Around that time, Colm was asked by Orla Hardiman of Beaumont Hospital in Dublin if he would take part in the trial of Dexpramipexole, an experimental drug designed to combat the disease. He agreed, well aware that the drug — even if successful — was unlikely to affect his prognosis.
“I know little enough about it from a medical point of view,” he wrote. “My understanding of it is that it is a drug that the top medical experts hold high hopes for and Prof Hardiman fought hard for these trials to be staged here in Ireland.
“I have to hope that it will mark a major step forward in the battle against the progression of this terrible disease. I can’t say that it is some miracle wonder drug that is going to be a cure for motor neurone, but it gives me something to hope for. At the very least, it’s a faint glimmer of light at the end of a very dark tunnel. That’s why I had no hesitation in going for it.”
His moral courage was also evident in his decision to take part in an RTÉ documentary to highlight MND and assist in developing treatment for those diagnosed.
Such was the impact of the programme that Colm was honoured by a People of the Year award in September 2012 in recognition of his efforts to further medical research into the debilitating disease.
In the revealing documentary, he said he focused on three words when he was diagnosed: Progressive, incurable, and terminal. The documentary attracted 600,000 viewers.
At the time he said he was “overwhelmed” by people contacting him after the programme, in which he vowed not to let the disease ruin his life.
That determination was further tested two months ago when his sister, Cathy, 56, died suddenly of a heart attack.
Cathy, who left two children, worked as a broadcast co-ordinator with RTÉ’s radio news programme Morning Ireland. She began working with the station in 1979, a year after Colm started there. Their younger sister, Patricia, died in 1969 from a tumour when she was just six.

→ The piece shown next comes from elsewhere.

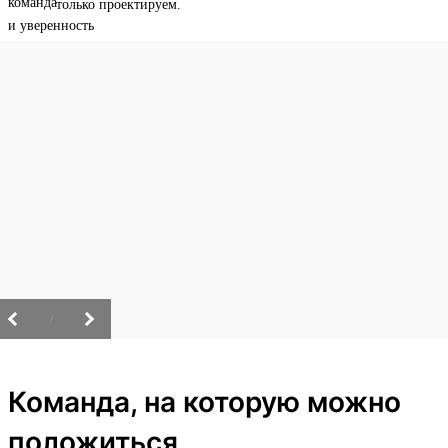
только проектируем.
/
Команда, на которую можно
положиться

Prof Hardiman yesterday praised Murray for his courage and steadfastness. “Colm could easily have laid down to the disease and become a victim but he instead became a champion,” she said.
Colm Murray, aged 61, died at his home in Dublin yesterday. He is survived by his wife, Anne, daughters Kate and Patricia and his sister, Mary.

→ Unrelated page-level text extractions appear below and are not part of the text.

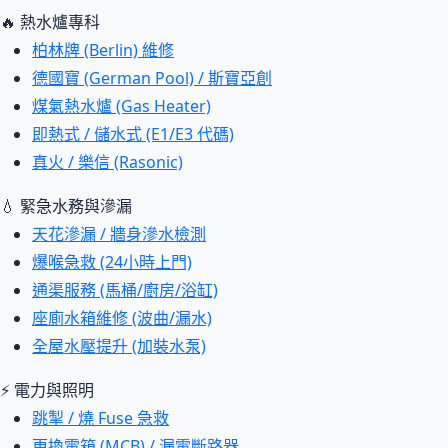
🔥 熱水爐專科
柏林牌 (Berlin) 維修
德國寶 (German Pool) / 斯寶亞創
煤氣熱水爐 (Gas Heater)
即熱式 / 儲水式 (E1/E3 代碼)
真火 / 樂信 (Rasonic)
💧 緊急水務與滲漏
天花滲漏 / 牆身滲水檢測
爆喉急救 (24小時上門)
通渠服務 (馬桶/廚房/浴缸)
座廁水箱維修 (波曲/漏水)
全屋水壓提升 (加裝水泵)
⚡ 電力與照明
跳掣 / 燒 Fuse 急救
更換電箱 (MCB) / 漏電斷路器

Motor neurone is an illness that strikes without warning and can kill within months. It is one of the more devastating conditions, and also one of the more mysterious: Though 5% of cases are hereditary, 95% strike without any known reason.
It is also incredibly cruel. It is an irreversible condition that destroys the nerves that power the muscles, taking away the ability to talk, to walk, to eat and breathe, and its progress tends to be both rapid and merciless.
The condition is currently incurable, and causes gradually increasing disability, while leaving the mind undamaged.
Sufferers — while perfectly conscious — are trapped in their bodies, unable to speak or move.
Half those affected die within 14 months of the diagnosis, the other half within two to five years. The British scientist Stephen Hawking is not only the most famous sufferer of the disease, but also its longest survivor.
Researchers have long thought MND, also known as amyotrophic lateral sclerosis, or Lou Gehrig’s disease after the US baseball player (inset) who died of it, is caused by viral infection.